Pour une petite moitié des jeunes hospitalisés, ce lieu sert alors de bouée de sauvetage après un passage à l'acte. Pour les autres, le centre est un phare qui va les aider à éviter le naufrage, à remettre le cap sur la vie avant qu'il ne soit trop tard. Créé en 1998 à l'initiative du Pr Michel Walter, chef des urgences psychiatriques à la Cavale Blanche, un autre hôpital brestois, le service est précurseur. Son fonctionnement est calqué sur le seul centre similaire existant alors, celui du Pr Pommereau à Bordeaux, ouvert six ans avant. Au départ, il est prévu d'accueillir des jeunes qui viennent de passer à l'acte. Dans le Finistère comme ailleurs en France, les réponses à cette problématique sont quasi inexistantes. Mais, dans ce département comme dans l'ensemble de la Bretagne, la réalité du suicide y est plus répandue. Un jeune sur dix y ferait une tentative de suicide. Alors, les professionnels sont davantage sensibilisés. « On revoyait certains patients trois fois après leur geste suicidaire et d'autres pas du tout, explique Yvette Le Guen, infirmière aux urgences pendant sept ans avant de rejoindre l'unité Anjela-Duval dès ses débuts. On percevait bien l'intérêt de les revoir après leur passage aux urgences. »

Progressivement, le profil des jeunes admis par le service évolue. L'équipe s'intéresse à la manière de « traiter » ceux qui sont en situation de crise, avec une conduite ou une idéation suicidaire, ou encore ceux qui présentent des conduites à risque, des comportements d'auto-sabotage. Bref, tous ceux qui ont « un sentiment d'impasse », comme le décrit Loïc Jousni, un des deux psychologues travaillant dans cette unité. Car, ce sentiment peut pousser au passage à l'acte. « Un jeune en phobie scolaire ou en rupture familiale, par exemple, peut être accueilli, précise-t-il. Il existe un continuum entre les conduites à risque et le passage à l'acte suicidaire. »Un jeune sur dix qui vient en consultation externe va ainsi être hospitalisé.

1 200 jeunes accueillis en sept ans

En sept ans, l'intérêt du centre ne s'est pas démenti. Mille deux cents jeunes, dont la moyenne d'âge est de 17 à 18 ans, y ont été pris en charge par l'équipe pluridisciplinaire composée de trois psychiatres, deux psychologues, deux assistantes sociales et des quinze infirmières bien sûr. Les infirmières, toutes volontaires pour travailler ici, participent activement au staff quotidien. Celui du lundi est particulièrement important. La plupart des jeunes, hospitalisés avec leur accord, sont rentrés dans leur famille le week-end. D'autres sont restés, profitant ainsi d'un moment plus propice à l'échange avec l'équipe.

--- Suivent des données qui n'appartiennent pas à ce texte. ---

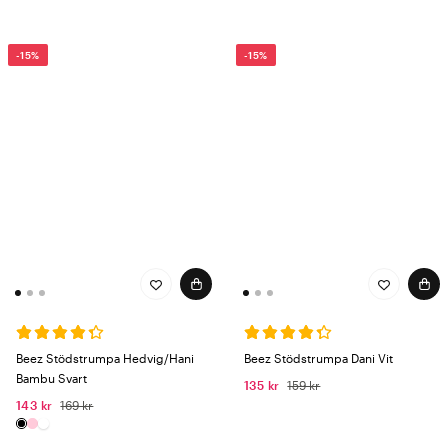
-15%
-15%
Beez Stödstrumpa Hedvig/Hani
Beez Stödstrumpa Dani Vit
Bambu Svart
135 kr
159 kr
143 kr
169 kr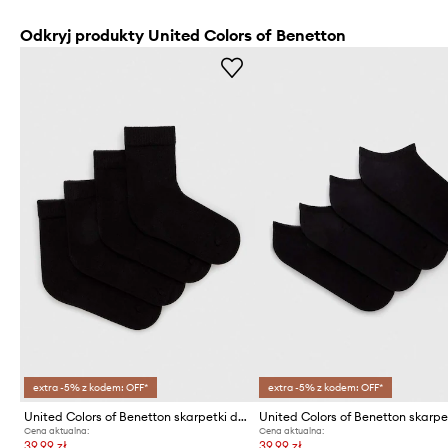
Odkryj produkty United Colors of Benetton
extra -5% z kodem: OFF*
extra -5% z kodem: OFF*
United Colors of Benetton skarpetki dziecięce 4-pack
Cena aktualna:
Cena aktualna:
39,99 zł
39,99 zł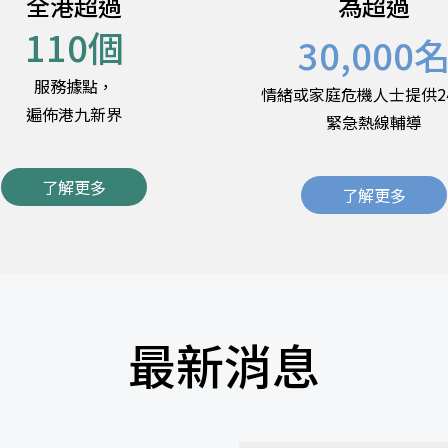
全港超過
為超過
110
個
30,000
服務據點，
情緒或家庭危機人士提供2
遍佈港九新界
緊急熱線輔導
了解更多
了解更多
最新消息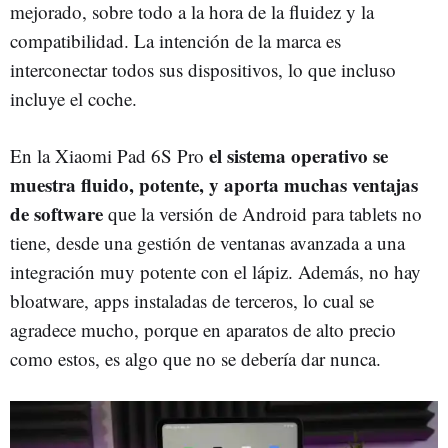
mejorado, sobre todo a la hora de la fluidez y la
compatibilidad. La intención de la marca es
interconectar todos sus dispositivos, lo que incluso
incluye el coche.
el sistema operativo se
En la Xiaomi Pad 6S Pro
muestra fluido, potente, y aporta muchas ventajas
de software
que la versión de Android para tablets no
tiene, desde una gestión de ventanas avanzada a una
integración muy potente con el lápiz. Además, no hay
bloatware, apps instaladas de terceros, lo cual se
agradece mucho, porque en aparatos de alto precio
como estos, es algo que no se debería dar nunca.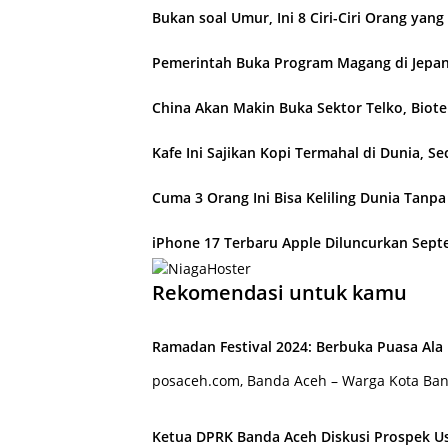
Bukan soal Umur, Ini 8 Ciri-Ciri Orang yan
Pemerintah Buka Program Magang di Jepang,
China Akan Makin Buka Sektor Telko, Biot
Kafe Ini Sajikan Kopi Termahal di Dunia, Se
Cuma 3 Orang Ini Bisa Keliling Dunia Tanpa
iPhone 17 Terbaru Apple Diluncurkan Sept
Rekomendasi untuk kamu
Ramadan Festival 2024: Berbuka Puasa Ala
posaceh.com, Banda Aceh – Warga Kota Band
Ketua DPRK Banda Aceh Diskusi Prospek U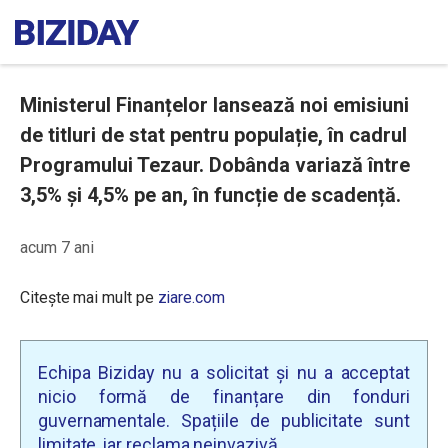
Ministerul Finanțelor lansează noi emisiuni
de titluri de stat pentru populație, în cadrul
Programului Tezaur. Dobânda variază între
3,5% și 4,5% pe an, în funcție de scadență.
acum 7 ani
Citește mai mult pe
ziare.com
Echipa Biziday nu a solicitat și nu a acceptat
nicio formă de finanțare din fonduri
guvernamentale. Spațiile de publicitate sunt
limitate, iar reclama neinvazivă.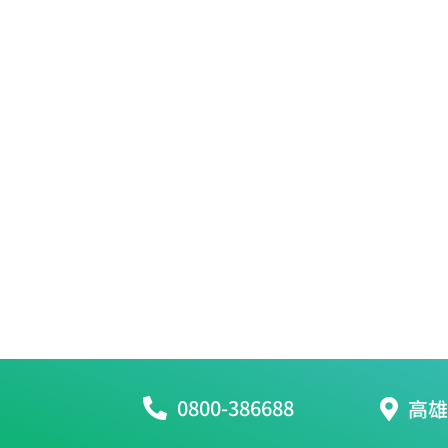
0800-386688
高雄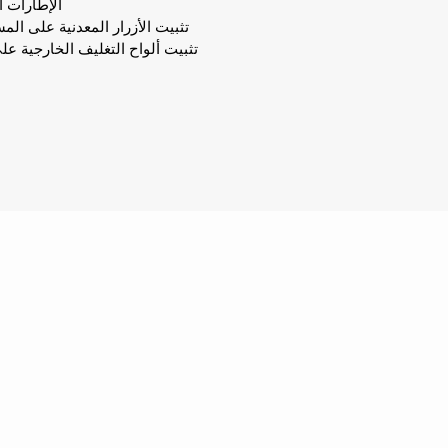
الإطارات 
تثبيت الأزرار المعدنية على الم
تثبيت ألواح التغليف الخارجية عل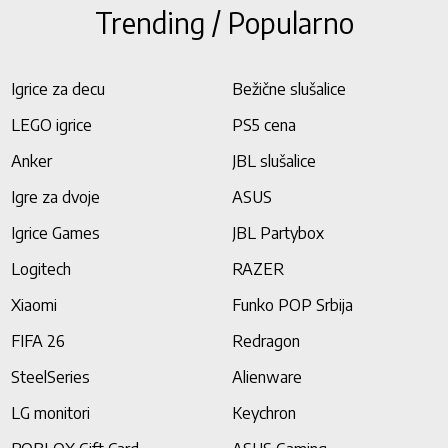
Trending / Popularno
Igrice za decu
Bežične slušalice
LEGO igrice
PS5 cena
Anker
JBL slušalice
Igre za dvoje
ASUS
Igrice Games
JBL Partybox
Logitech
RAZER
Xiaomi
Funko POP Srbija
FIFA 26
Redragon
SteelSeries
Alienware
LG monitori
Keychron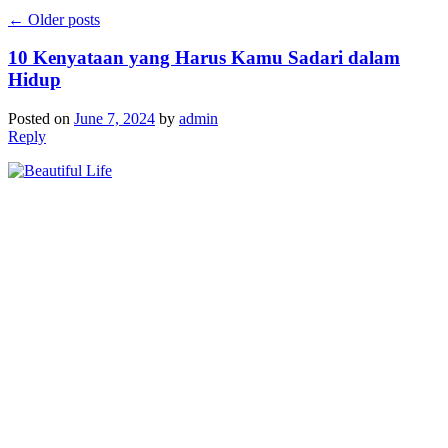
←
Older posts
10 Kenyataan yang Harus Kamu Sadari dalam
Hidup
Posted on
June 7, 2024
by
admin
Reply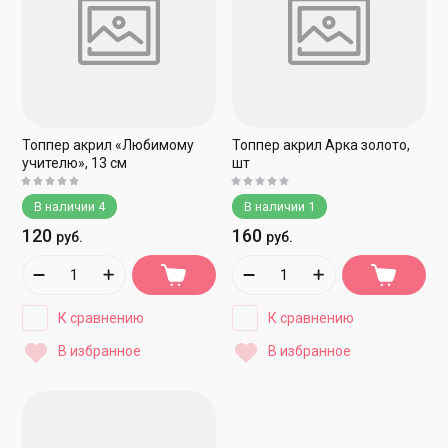
Топпер акрил «Любимому
Топпер акрил Арка золото,
учителю», 13 см
шт
В наличии
4
В наличии
1
120
160
руб.
руб.
К сравнению
К сравнению
В избранное
В избранное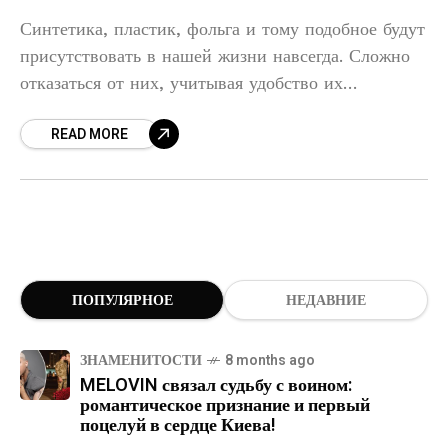
Синтетика, пластик, фольга и тому подобное будут
присутствовать в нашей жизни навсегда. Сложно
отказаться от них, учитывая удобство их
использования. Однако оказывается, что эти
READ MORE
предметы, с которыми нам дают взаимодействовать
ПОПУЛЯРНОЕ
НЕДАВНИЕ
ЗНАМЕНИТОСТИ
8 months ago
MELOVIN связал судьбу с воином:
романтическое признание и первый
поцелуй в сердце Киева!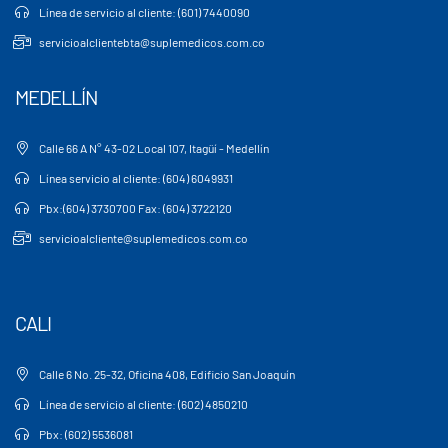
Línea de servicio al cliente: (601) 7440090
servicioalclientebta@suplemedicos.com.co
MEDELLÍN
Calle 66 A N° 43-02 Local 107, Itagüí - Medellín
Línea servicio al cliente: (604) 6049931
Pbx:(604) 3730700 Fax: (604) 3722120
servicioalcliente@suplemedicos.com.co
CALI
Calle 6 No. 25-32, Oficina 408, Edificio San Joaquín
Línea de servicio al cliente: (602) 4850210
Pbx: (602) 5536081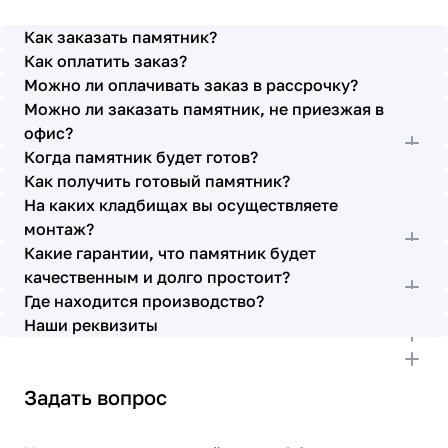
просьбы учтены. В первое наше обращение мы
также очень довольны остались монтажниками -
Как заказать памятник?
бригада Головачёва Владимира. Поэтому и в этот
Как оплатить заказ?
раз я поросила, если можно, то назначить эту же
Можно ли оплачивать заказ в рассрочку?
бригаду. Мне пошли на встречу, спасибо. Ребята
Можно ли заказать памятник, не приезжая в
работают спокойно, но в тоже время, соблюдая
всю технологию, работаю слаженно и
офис?
качественно. Я присутствовала при монтаже,
Когда памятник будет готов?
ребят это нисколько не смутило. Они, как и
Как получить готовый памятник?
Елена Николаевна, ответили на все мои вопросы,
На каких кладбищах вы осуществляете
которые возникли в процессе. Спасибо.
монтаж?
Выражаю благодарность от имени всей нашей
Какие гарантии, что памятник будет
семьи за выполнение заказа в срок и
качественным и долго простоит?
качественно. К руководству просьба по-
Где находится производство?
возможности премировать работников.
Наши реквизиты
Задать вопрос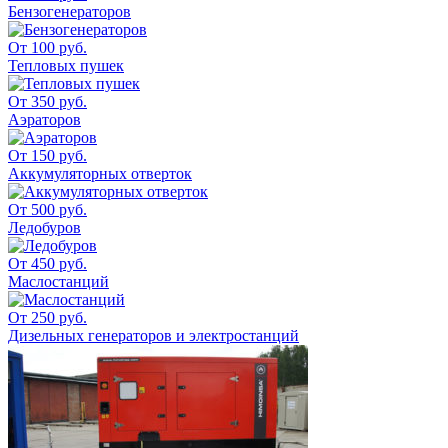
Бензогенераторов
От 100 руб.
Тепловых пушек
От 350 руб.
Аэраторов
От 150 руб.
Аккумуляторных отверток
От 500 руб.
Ледобуров
От 450 руб.
Маслостанций
От 250 руб.
Дизельных генераторов и электростанций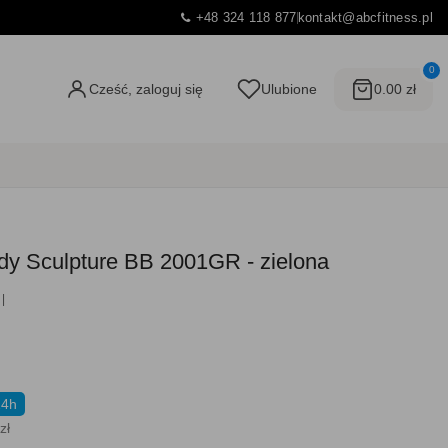
+48 324 118 877
kontakt@abcfitness.pl
0
Cześć, zaloguj się
Ulubione
0.00 zł
y Sculpture BB 2001GR - zielona
24h
zł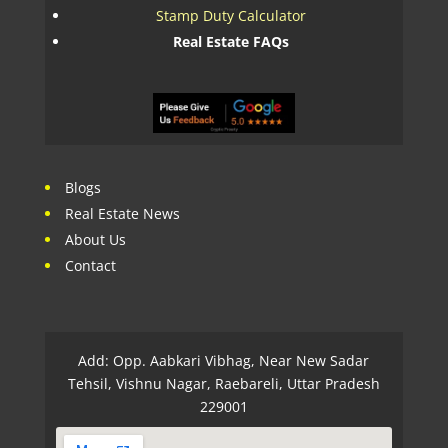
Stamp Duty Calculator
Real Estate FAQs
Blogs
Real Estate News
About Us
Contact
Add: Opp. Aabkari Vibhag, Near New Sadar
Tehsil, Vishnu Nagar, Raebareli, Uttar Pradesh
229001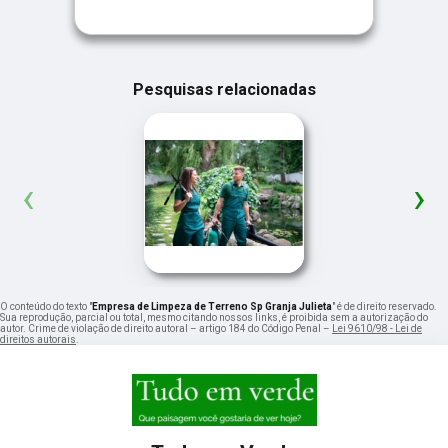
Pesquisas relacionadas
‹
›
O conteúdo do texto "
Empresa de Limpeza de Terreno Sp Granja Julieta
" é de direito reservado.
Sua reprodução, parcial ou total, mesmo citando nossos links, é proibida sem a autorização do
autor. Crime de violação de direito autoral – artigo 184 do Código Penal –
Lei 9610/98 - Lei de
direitos autorais
.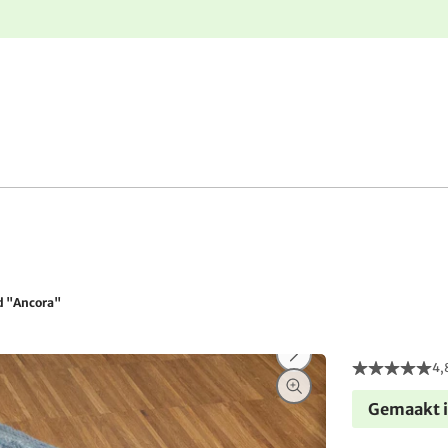
e
Gratis retourneren
d "Ancora"
4,
Gemaakt i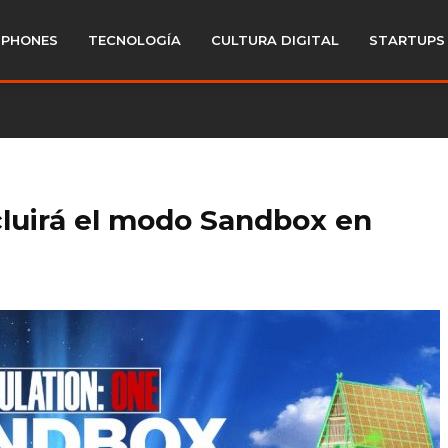
PHONES
TECNOLOGÍA
CULTURA DIGITAL
STARTUPS
cluirá el modo Sandbox en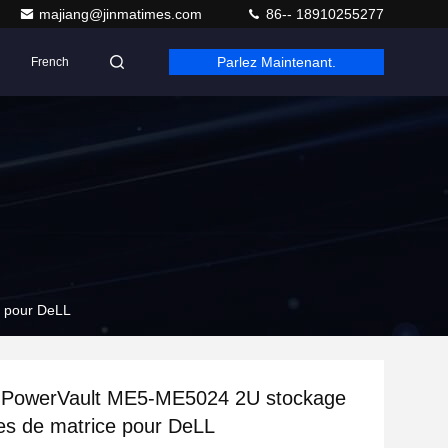
majiang@jinmatimes.com
86-- 18910255277
Parlez Maintenant.
French
 pour DeLL
 PowerVault ME5-ME5024 2U stockage
s de matrice pour DeLL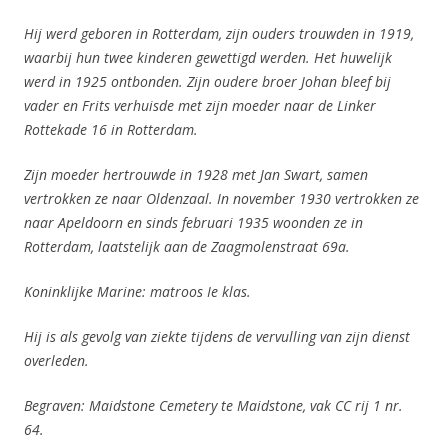
Hij werd geboren in Rotterdam, zijn ouders trouwden in 1919,
waarbij hun twee kinderen gewettigd werden. Het huwelijk
werd in 1925 ontbonden. Zijn oudere broer Johan bleef bij
vader en Frits verhuisde met zijn moeder naar de Linker
Rottekade 16 in Rotterdam.
Zijn moeder hertrouwde in 1928 met Jan Swart, samen
vertrokken ze naar Oldenzaal. In november 1930 vertrokken ze
naar Apeldoorn en sinds februari 1935 woonden ze in
Rotterdam, laatstelijk aan de Zaagmolenstraat 69a.
Koninklijke Marine: matroos Ie klas.
Hij is als gevolg van ziekte tijdens de vervulling van zijn dienst
overleden.
Begraven: Maidstone Cemetery te Maidstone, vak CC rij 1 nr.
64.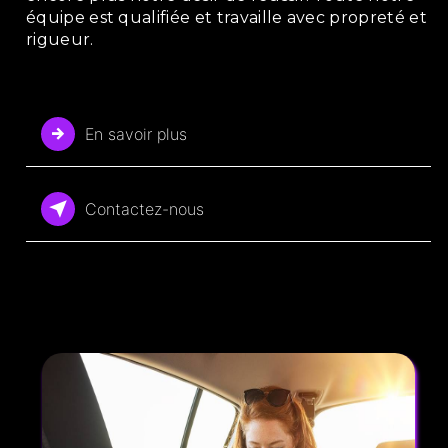
équipe est qualifiée et travaille avec propreté et
rigueur.
En savoir plus
Contactez-nous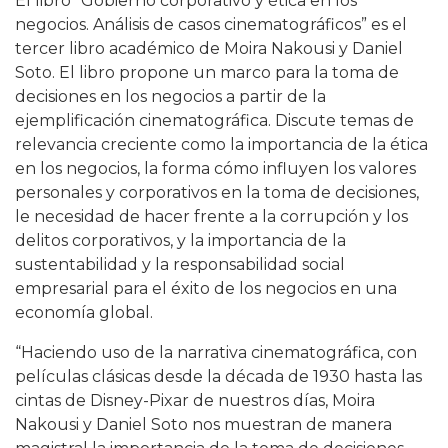
El libro “Gobierno corporativo y ética en los
negocios. Análisis de casos cinematográficos” es el
tercer libro académico de Moira Nakousi y Daniel
Soto. El libro propone un marco para la toma de
decisiones en los negocios a partir de la
ejemplificación cinematográfica. Discute temas de
relevancia creciente como la importancia de la ética
en los negocios, la forma cómo influyen los valores
personales y corporativos en la toma de decisiones,
le necesidad de hacer frente a la corrupción y los
delitos corporativos, y la importancia de la
sustentabilidad y la responsabilidad social
empresarial para el éxito de los negocios en una
economía global.
“Haciendo uso de la narrativa cinematográfica, con
películas clásicas desde la década de 1930 hasta las
cintas de Disney-Pixar de nuestros días, Moira
Nakousi y Daniel Soto nos muestran de manera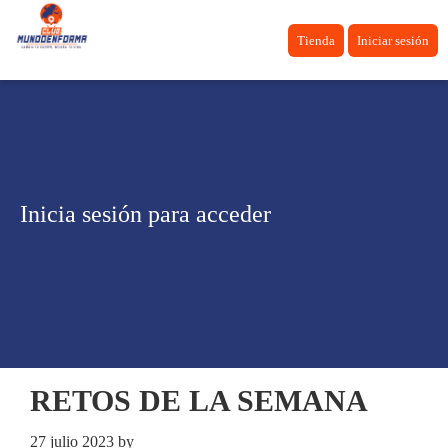
Tienda
Iniciar sesión
Inicia sesión para acceder
RETOS DE LA SEMANA
27 julio 2023
by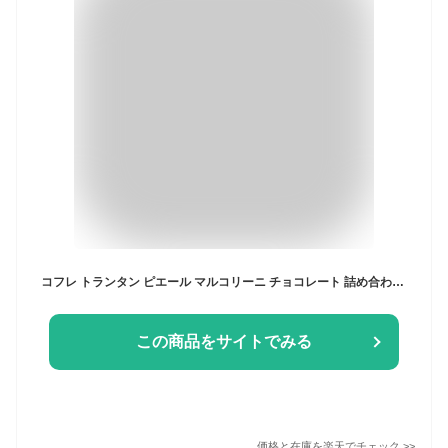
コフレ トランタン ピエール マルコリーニ チョコレート 詰め合わせ お中元 ギフト プレゼント セット 送料無料 お返し 誕生日 内祝い お祝い スイーツ 御礼
この商品をサイトでみる
価格と在庫を
楽天
でチェック
>>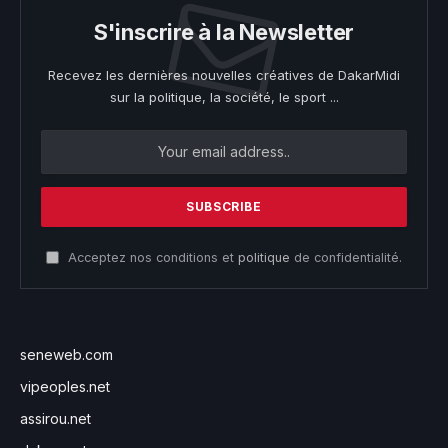
S'inscrire à la Newsletter
Recevez les dernières nouvelles créatives de DakarMidi
sur la politique, la société, le sport ...
Acceptez nos conditions et
politique
de confidentialité.
seneweb.com
vipeoples.net
assirou.net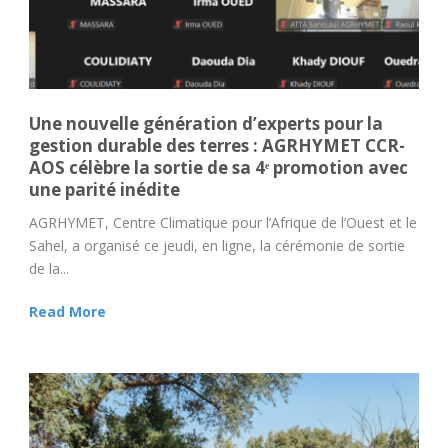
Une nouvelle génération d’experts pour la
gestion durable des terres : AGRHYMET CCR-
AOS célèbre la sortie de sa 4ᵉ promotion avec
une parité inédite
AGRHYMET, Centre Climatique pour l’Afrique de l’Ouest et le
Sahel, a organisé ce jeudi, en ligne, la cérémonie de sortie
de la...
Read More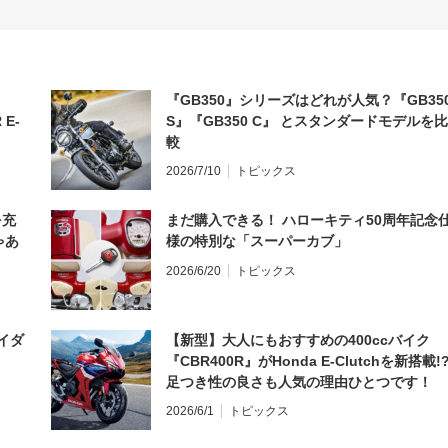
『GB350』シリーズはどれが人気？『GB35
 E-
S』『GB350 C』 とスタンダードモデルを比
較
2026/7/10
トピックス
を充
まだ購入できる！ ハローキティ50周年記念
ゃあ
様の特別な「スーパーカブ」
2026/6/20
トピックス
イダ
【新型】大人にもおすすめの400ccバイク
『CBR400R』がHonda E-Clutchを新搭載!
足つき性の良さも人気の理由ひとつです！
2026/6/1
トピックス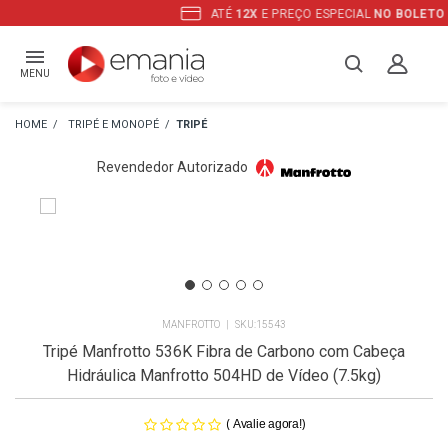
ATÉ
12X
E PREÇO ESPECIAL
NO BOLETO
MENU
TRIPÉ E MONOPÉ
TRIPÉ
Revendedor Autorizado
MANFROTTO
15543
Tripé Manfrotto 536K Fibra de Carbono com Cabeça
Hidráulica Manfrotto 504HD de Vídeo (7.5kg)
(
)
Avalie agora!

Ce sont les infirmières, les seules professionnelles à être présentes 24 heures sur 24, qui vont donner des informations sur l'état d'esprit du jeune. Les dix jours composant en moyenne le séjour vont servir de période d'observation, d'écoute, de soins. Ils ne seront pas de trop pour cerner la situation personnelle du patient. Avant qu'il soit suivi ensuite en ambulatoire, au centre ou en libéral, au CMPP.

Éviter les clashs

Pendant que quatre infirmières, une étudiante infirmière et le cadre infirmier contribuent à l'analyse de la situation de chaque patient, Yvette Le Guen assure la permanence infirmière dans l'office. C'est le moment que choisit Jean-Philippe, un des deux garçons hospitalisés avec neuf jeunes filles, pour demander si son cordon de baladeur n'aurait pas été retrouvé. Et puis, il y a bien ces petits boutons rouges autour de ses yeux... « Il n'aime pas rester seul », souligne Yvette Le Guen. L'activité est encore assez calme. L'infirmière de garde, comme d'ailleurs ses collègues, ont envie d'expliquer leur travail, plutôt particulier. « Ici, on est toute seule. L'hôpital psychiatrique de Bohars se trouve à cinq kilomètres et les trois psychiatres de l'unité sont là en journée. On doit éviter les clashs. C'est pour ça que les conditions de l'hospitalisation doivent être très claires. On n'accepte pas quelqu'un qui serait en crise délirante par exemple. Et puis, on prend beaucoup de temps pour se transmettre le maximum d'informations. »

Entretien d'admission

Un appel téléphonique des urgences indique aux infirmières qu'une jeune fille va arriver d'ici une heure. La plupart des jeunes accueillis ici passent par les urgences. Deux psychiatres y sont habilités à effectuer l'entretien de pré-admission. S'ils passent par les autres canaux habituels (médecins et infirmières scolaires, psychiatres libéraux, centres médicopsychologiques ou médecins généralistes), l'arrivée dans l'unité sera suivie immédiatement d'un long entretien avec un des psychiatres présents. Nécessaire pour vérifier que le jeune ne présente pas de maladie psychiatrique avérée, synonyme de transfert en psychiatrie. L'admission en elle-même peut ensuite, souvent en présence des parents, durer deux heures, notamment pour y lire ensemble le règlement intérieur. On y réfléchit également au projet de soins en vue de formaliser ce que le jeune attend de son hospitalisation (« penser à moi », « essayer de me construire »...).

Planning chargé

Pour le moment, c'est la fin du staff et le signal du vrai démarrage de la journée pour les patients. Régine Morvan, infirmière au centre depuis son ouverture après avoir travaillé en psychiatrie à Bohars pendant 24 ans, organise le tableau qui présente l'emploi du temps des patients. Au carrefour de l'organisation, les infirmières sont mises à contribution.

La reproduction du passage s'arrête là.